The resolution was adopted across party lines following the crisis that resulted in the killings of 42-year-old Haruna Yukawa and 47-year-old Kenji Goto despite days of negotiations to get them freed.
The resolution calls on the Japanese government to increase humanitarian aid to countries in the Middle East and Africa, and step up coordination with the international community in the fight against terrorism.
The resolution was prepared at the initiative of the Liberal Democratic Party and Komeito. The Upper House is expected to adopt a similar resolution on Friday.
Meanwhile, U.N. Secretary General Ban Ki-moon condemned the three recent high-profile executions by the Islamic State militant group.
“Yesterday’s news of the murder of the Jordanian pilot, and the beheadings of two Japanese, is most heinous,” he told a group of reporters Wednesday. “We must really do all that we can to defeat this terrorism.”
On Tuesday, a video was posted online that purported to show the pilot, 26-year-old Islamic State captive Mu’ath al-Kaseasbeh, being burned alive in a cage.
Al-Kaseasbeh’s killing followed the apparent beheadings of Yukawa and then Goto. The two men had been at the center of the hostage crisis that beganon Jan. 20,when the militant group demanded a $200 million ransom for their lives.
Ban said he was “appalled by how human beings can be so cruel and so brutal” and called on U.N. member states to work together to fight the threats posed by such terrorist groups.
“We must also avoid falling into the traps set by those who seek to divide, and ensure that our responses do not violate human rights,” he added.
Also on Wednesday, Yasuhide Nakayama, state minister for foreign affairs, thanked Jordanian King Abdullah II for his country’s support during the hostage crisis.
In their meeting in Amman, Nakayama expressed his heartfelt solidarity with the Jordanian government and its people over the pilot’s apparent killing.
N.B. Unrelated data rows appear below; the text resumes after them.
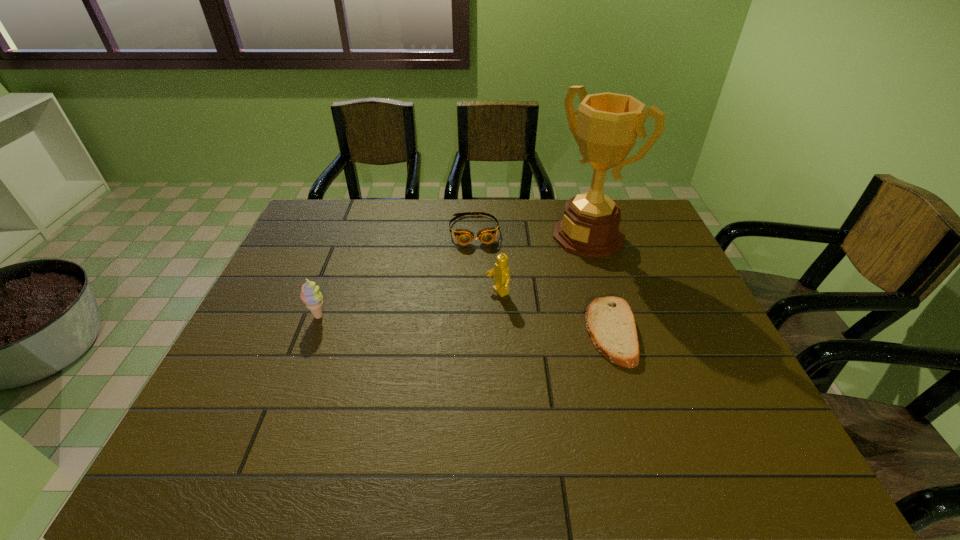 At what (x,y) coordinates should I click in order to perform the action: click on vacant area situated 0.210m with the lenses facing forward on the second shortest object. Please return your answer as a coordinate pair (x, y). The width and height of the screenshot is (960, 540). Looking at the image, I should click on (483, 293).

Find the location of `vacant area located 0.190m with the lenses facing forward on the second shortest object`. vacant area located 0.190m with the lenses facing forward on the second shortest object is located at coordinates (482, 288).

The width and height of the screenshot is (960, 540). I want to click on free space located 0.100m with the lenses facing forward on the second shortest object, so click(x=479, y=268).

You are a GUI agent. You are given a task and a screenshot of the screen. Output one action in this format:
    pyautogui.click(x=<x>, y=<y>)
    Task: Click on the vacant space located on the face of the Lego
    The height and width of the screenshot is (540, 960).
    Given the screenshot: What is the action you would take?
    pyautogui.click(x=428, y=323)

I want to click on vacant space situated on the face of the Lego, so click(x=465, y=307).

Identify the location of blank area located on the face of the Lego. Image resolution: width=960 pixels, height=540 pixels. (366, 351).

At what (x,y) coordinates should I click in order to perform the action: click on award at the far edge. Please return your answer as a coordinate pair (x, y). This screenshot has height=540, width=960. Looking at the image, I should click on (608, 124).

Find the location of a particular element. This screenshot has height=540, width=960. goggles located in the far edge section of the desktop is located at coordinates (487, 235).

Find the location of a particular element. The height and width of the screenshot is (540, 960). object at the left edge is located at coordinates (310, 295).

You are a GUI agent. You are given a task and a screenshot of the screen. Output one action in this format:
    pyautogui.click(x=<x>, y=<y>)
    Task: Click on the object that is at the right edge
    
    Given the screenshot: What is the action you would take?
    pyautogui.click(x=608, y=124)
Nakayama, who led a task force set up in the Jordanian capital by the Japanese government to deal with the crisis, also said Japan will not give in to terrorism. Japan will firmly fulfill its responsibility in the fight against terrorism while working with the international community, he said.
Abdullah offered his deep condolences to the families of the two slain hostages and all Japanese citizens.